§ Work task: Produce a verbatim transcription of the records below, beginning at the line containing "Total Miles" and ending at the final line; include only those lines.

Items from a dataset
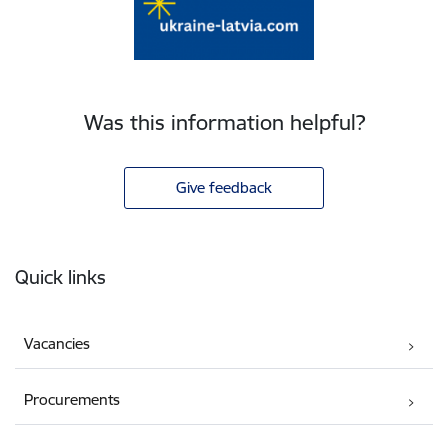
Was this information helpful?
Give feedback
Footer
Quick links
Vacancies
Procurements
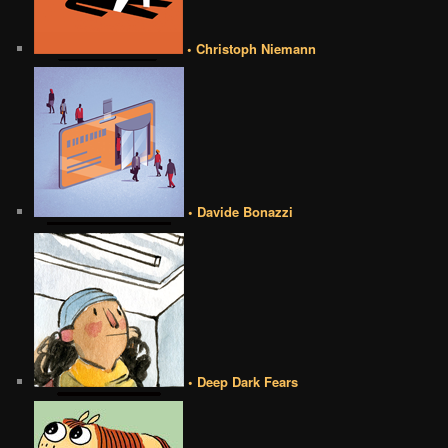
• Christoph Niemann
• Davide Bonazzi
• Deep Dark Fears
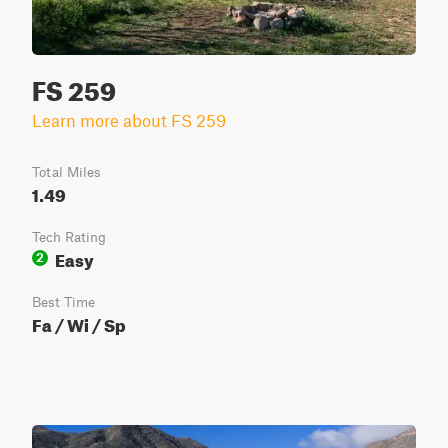
FS 259
Learn more about FS 259
Total Miles
1.49
Tech Rating
Easy
2
Best Time
Fa / Wi / Sp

§ Expected output:
Total Miles
1.49
Tech Rating
Easy
2
Best Time
Fa / Wi / Sp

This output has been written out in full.